Scrolling down to the very bottom of this pdf, and it is very encouraging , imo. A very informative summary of the major issues with the proposed new 'appeals' from the new defense team.
ANNEX
The Executive’s Application
- In the closing phases of the Inquiry, those representing the Former Executives of the Trust applied for the Inquiry to be adjourned pending the outcome of an application to the CCRC by Letby’s new “Legal Team”2. The Families note also the recent correspondence from Sir David Davis MP, a supporter of Letby, urging the Chair to do the same.

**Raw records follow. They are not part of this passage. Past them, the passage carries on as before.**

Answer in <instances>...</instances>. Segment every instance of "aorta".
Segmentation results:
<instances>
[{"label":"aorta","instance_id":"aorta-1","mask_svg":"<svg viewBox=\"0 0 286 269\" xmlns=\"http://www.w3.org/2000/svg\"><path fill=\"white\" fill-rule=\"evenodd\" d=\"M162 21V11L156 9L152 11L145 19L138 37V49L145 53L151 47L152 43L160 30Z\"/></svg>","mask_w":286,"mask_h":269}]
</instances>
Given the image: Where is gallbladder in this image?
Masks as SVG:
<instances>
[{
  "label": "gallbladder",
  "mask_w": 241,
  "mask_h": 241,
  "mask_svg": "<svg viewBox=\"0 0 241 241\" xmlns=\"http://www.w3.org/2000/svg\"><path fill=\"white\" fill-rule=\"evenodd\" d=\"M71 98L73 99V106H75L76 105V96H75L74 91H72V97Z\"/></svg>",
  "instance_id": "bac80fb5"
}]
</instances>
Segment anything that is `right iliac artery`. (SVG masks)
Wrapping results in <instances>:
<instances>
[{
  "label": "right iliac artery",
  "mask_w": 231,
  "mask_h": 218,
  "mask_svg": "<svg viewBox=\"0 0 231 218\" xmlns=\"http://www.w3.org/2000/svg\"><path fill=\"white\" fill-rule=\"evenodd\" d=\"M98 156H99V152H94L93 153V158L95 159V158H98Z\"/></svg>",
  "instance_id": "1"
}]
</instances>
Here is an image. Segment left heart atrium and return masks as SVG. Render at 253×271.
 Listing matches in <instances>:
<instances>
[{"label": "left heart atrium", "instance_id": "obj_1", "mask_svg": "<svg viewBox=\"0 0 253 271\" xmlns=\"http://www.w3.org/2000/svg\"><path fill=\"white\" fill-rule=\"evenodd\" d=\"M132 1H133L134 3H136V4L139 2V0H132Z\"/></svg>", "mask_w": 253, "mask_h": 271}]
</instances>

- As things stand at the time of writing, Lucy Letby is a convicted multiple child murderer, the most prolific child murderer in Britain. She has twice brought appeals before the Court of Appeal and on both occasions was unsuccessful. When Sir David Davis urges the Chair, as he does in his letter dated 28 February 2025 to pause the Inquiry: “Until Ms Letby’s avenues of appeal have been fully exhausted” he ignores the fact that those avenues of appeal have already been exhausted. Her right to appeal in the future could only arise within closely defined circumstances, which have so far not been established. Upon the assumption that Letby has abandoned the prospect of making a further direct appeal to the Court of Appeal (see below), her only potential route to re-referral to the Court of Appeal is through the Criminal Cases Review Commission (CCRC) as established by the Criminal Appeals Act 1995.

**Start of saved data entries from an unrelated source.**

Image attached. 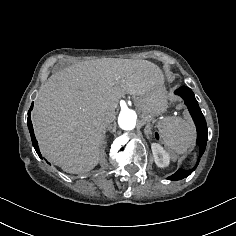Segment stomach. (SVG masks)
I'll list each match as a JSON object with an SVG mask.
<instances>
[{"mask_svg": "<svg viewBox=\"0 0 236 236\" xmlns=\"http://www.w3.org/2000/svg\"><path fill=\"white\" fill-rule=\"evenodd\" d=\"M141 102L147 112L157 114L165 111L168 105V97L164 85L156 84L147 92Z\"/></svg>", "mask_w": 236, "mask_h": 236, "instance_id": "obj_1", "label": "stomach"}]
</instances>
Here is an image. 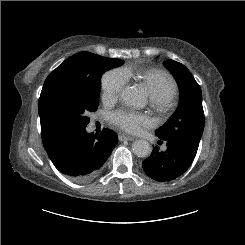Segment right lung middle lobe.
<instances>
[{"instance_id":"1","label":"right lung middle lobe","mask_w":245,"mask_h":245,"mask_svg":"<svg viewBox=\"0 0 245 245\" xmlns=\"http://www.w3.org/2000/svg\"><path fill=\"white\" fill-rule=\"evenodd\" d=\"M79 61L85 71L82 77L56 76L44 82L38 109L41 132L48 137L85 128L89 113L98 108L102 74L124 63L89 52Z\"/></svg>"}]
</instances>
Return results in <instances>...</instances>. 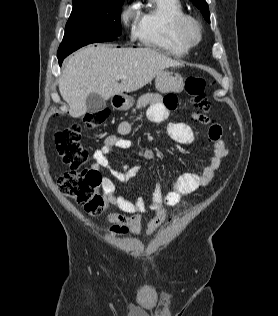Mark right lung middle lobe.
Masks as SVG:
<instances>
[{"mask_svg":"<svg viewBox=\"0 0 278 316\" xmlns=\"http://www.w3.org/2000/svg\"><path fill=\"white\" fill-rule=\"evenodd\" d=\"M124 0H73V9L58 49V57L90 43L115 40L121 35L120 11Z\"/></svg>","mask_w":278,"mask_h":316,"instance_id":"obj_1","label":"right lung middle lobe"}]
</instances>
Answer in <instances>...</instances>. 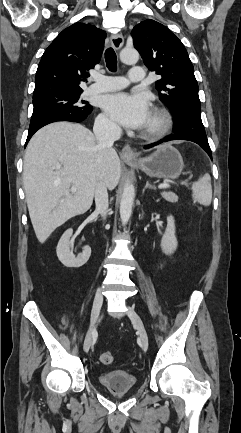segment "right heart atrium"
<instances>
[{
    "mask_svg": "<svg viewBox=\"0 0 241 433\" xmlns=\"http://www.w3.org/2000/svg\"><path fill=\"white\" fill-rule=\"evenodd\" d=\"M96 128L107 134H116L119 131L117 125L105 115L98 116Z\"/></svg>",
    "mask_w": 241,
    "mask_h": 433,
    "instance_id": "d8ad5b80",
    "label": "right heart atrium"
}]
</instances>
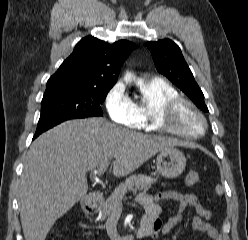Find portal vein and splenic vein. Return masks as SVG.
<instances>
[{
    "label": "portal vein and splenic vein",
    "instance_id": "obj_1",
    "mask_svg": "<svg viewBox=\"0 0 248 240\" xmlns=\"http://www.w3.org/2000/svg\"><path fill=\"white\" fill-rule=\"evenodd\" d=\"M108 165H109V162L108 161L100 164L98 166V175H101L106 170V168L108 167Z\"/></svg>",
    "mask_w": 248,
    "mask_h": 240
}]
</instances>
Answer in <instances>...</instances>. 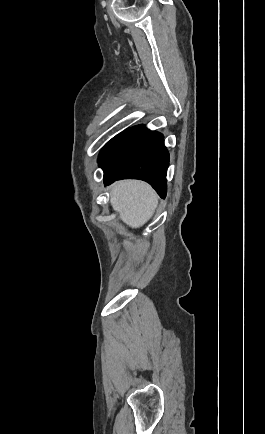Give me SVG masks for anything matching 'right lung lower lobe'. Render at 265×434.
<instances>
[{
    "label": "right lung lower lobe",
    "instance_id": "right-lung-lower-lobe-1",
    "mask_svg": "<svg viewBox=\"0 0 265 434\" xmlns=\"http://www.w3.org/2000/svg\"><path fill=\"white\" fill-rule=\"evenodd\" d=\"M98 160L105 185L119 179H141L165 197L169 154L160 133L141 125L129 128L104 146Z\"/></svg>",
    "mask_w": 265,
    "mask_h": 434
}]
</instances>
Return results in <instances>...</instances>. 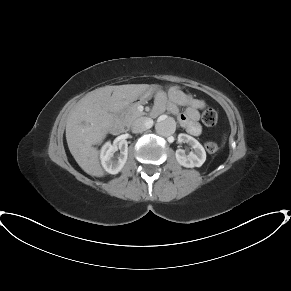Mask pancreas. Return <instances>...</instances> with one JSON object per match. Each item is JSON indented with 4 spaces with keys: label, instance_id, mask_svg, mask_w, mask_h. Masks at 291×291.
I'll list each match as a JSON object with an SVG mask.
<instances>
[{
    "label": "pancreas",
    "instance_id": "pancreas-1",
    "mask_svg": "<svg viewBox=\"0 0 291 291\" xmlns=\"http://www.w3.org/2000/svg\"><path fill=\"white\" fill-rule=\"evenodd\" d=\"M142 104L140 103H133L127 106L123 111H122V117L125 122L127 123H132L135 119L145 115V112H142L138 109V106Z\"/></svg>",
    "mask_w": 291,
    "mask_h": 291
}]
</instances>
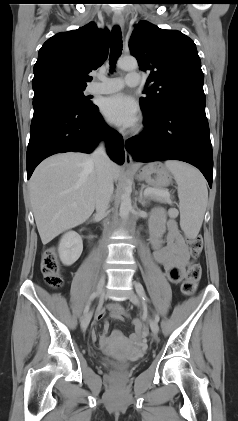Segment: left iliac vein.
<instances>
[{"instance_id":"1","label":"left iliac vein","mask_w":238,"mask_h":421,"mask_svg":"<svg viewBox=\"0 0 238 421\" xmlns=\"http://www.w3.org/2000/svg\"><path fill=\"white\" fill-rule=\"evenodd\" d=\"M129 299L133 304H135V305L139 304V299L134 292H130ZM149 323H150V328H151L152 334L154 336H156L159 332V325H158L157 321L150 318Z\"/></svg>"}]
</instances>
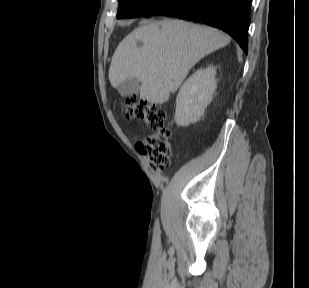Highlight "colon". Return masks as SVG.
Instances as JSON below:
<instances>
[{"instance_id": "obj_1", "label": "colon", "mask_w": 309, "mask_h": 288, "mask_svg": "<svg viewBox=\"0 0 309 288\" xmlns=\"http://www.w3.org/2000/svg\"><path fill=\"white\" fill-rule=\"evenodd\" d=\"M124 114L129 119H140L152 130L137 143V150L147 157L154 171H164L170 165L172 153L171 131L165 126L166 111L154 102L130 96L124 104Z\"/></svg>"}]
</instances>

637. The Families are concerned that the Panel appear to be describing issues that have already been ventilated at trial or which were considered as part of the first Appeal. At their highest, the panel put forward alternative explanations for why some, but not all, of the babies collapsed and/or died based upon a review of the medical records and some, but by no means all, the evidence called at trial. It is difficult to see how a panel of experts of a single discipline provided with limited evidence could reach a better conclusion than experts of multiple disciplines considering the evidence in the round. It is unclear to the Families why Mr McDonald (or his Instructing Solicitors if he has them) would instruct multiple experts of a single discipline to undertake a limited review of the evidence and present their findings as superior to the evidence adduced at trial.

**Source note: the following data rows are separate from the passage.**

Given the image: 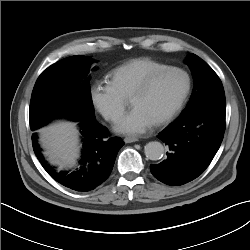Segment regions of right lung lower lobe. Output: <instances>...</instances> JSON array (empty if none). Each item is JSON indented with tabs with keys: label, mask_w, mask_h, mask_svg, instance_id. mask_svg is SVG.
I'll return each mask as SVG.
<instances>
[{
	"label": "right lung lower lobe",
	"mask_w": 250,
	"mask_h": 250,
	"mask_svg": "<svg viewBox=\"0 0 250 250\" xmlns=\"http://www.w3.org/2000/svg\"><path fill=\"white\" fill-rule=\"evenodd\" d=\"M80 122L83 151L79 166L73 171H58L49 165L38 144V131L32 134V145L38 160L47 173L63 186L87 192L101 185L110 175L117 153L124 145L119 137H109L108 130L93 120Z\"/></svg>",
	"instance_id": "98d812e1"
}]
</instances>
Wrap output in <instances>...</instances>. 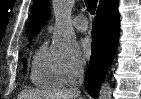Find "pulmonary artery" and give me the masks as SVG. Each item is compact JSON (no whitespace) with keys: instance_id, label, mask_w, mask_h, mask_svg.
Returning <instances> with one entry per match:
<instances>
[{"instance_id":"obj_1","label":"pulmonary artery","mask_w":141,"mask_h":99,"mask_svg":"<svg viewBox=\"0 0 141 99\" xmlns=\"http://www.w3.org/2000/svg\"><path fill=\"white\" fill-rule=\"evenodd\" d=\"M73 26L79 31H86L88 29V20L85 16L79 15L72 19ZM52 26L50 27V29Z\"/></svg>"}]
</instances>
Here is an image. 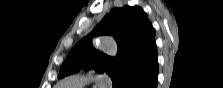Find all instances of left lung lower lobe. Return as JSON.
Listing matches in <instances>:
<instances>
[{
    "label": "left lung lower lobe",
    "mask_w": 223,
    "mask_h": 88,
    "mask_svg": "<svg viewBox=\"0 0 223 88\" xmlns=\"http://www.w3.org/2000/svg\"><path fill=\"white\" fill-rule=\"evenodd\" d=\"M158 62L157 58L139 75L131 77L120 88H157Z\"/></svg>",
    "instance_id": "left-lung-lower-lobe-1"
}]
</instances>
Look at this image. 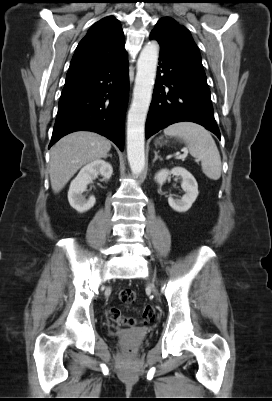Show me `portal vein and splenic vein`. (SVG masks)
Returning <instances> with one entry per match:
<instances>
[{
  "label": "portal vein and splenic vein",
  "mask_w": 272,
  "mask_h": 401,
  "mask_svg": "<svg viewBox=\"0 0 272 401\" xmlns=\"http://www.w3.org/2000/svg\"><path fill=\"white\" fill-rule=\"evenodd\" d=\"M186 156H187V153L184 152L183 154L179 155L177 158L183 159V158H185ZM196 161L198 162L199 160H196Z\"/></svg>",
  "instance_id": "obj_1"
}]
</instances>
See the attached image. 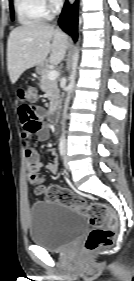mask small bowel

638. The elephant in the room, which Letby’s legal team appear to be studiously ignoring is that Letby had experts available to her at trial, who had access to all of the same material available to the prosecution experts and who provided multiple reports. As the Court of Appeal observed at paragraph 5 of their judgement in the first appeal:
“The defence mounted a robust approach to the evidence that was called. Serious allegations were put to the numerous professional witnesses (including expert witnesses) who were called on behalf of the prosecution. Two points may be noted at the outset. First, though the defence instructed a number of expert witnesses of their own, and many reports were served from them before and during the trial, no evidence was called on the applicant’s behalf. The entirety of the evidence called for the defence consisted of the applicant’s own testimony, and that of an estate plumber, who had worked at the hospital since 1986. He gave evidence about certain plumbing problems that had occurred at various points in the unit: and of two particular incidents in the unit, but not on a date or around the time of any incident in the indictment. Secondly, to make a somewhat basic point, what was put to the prosecution witnesses in cross-examination, was not evidence, save to the extent it was accepted by the witness. More specifically, in the context of this appeal, suggestions made in cross-examination which were not accepted by prosecution witnesses and were not supported by evidence called on behalf of the applicant, are, as the respondent has submitted, irrelevant.”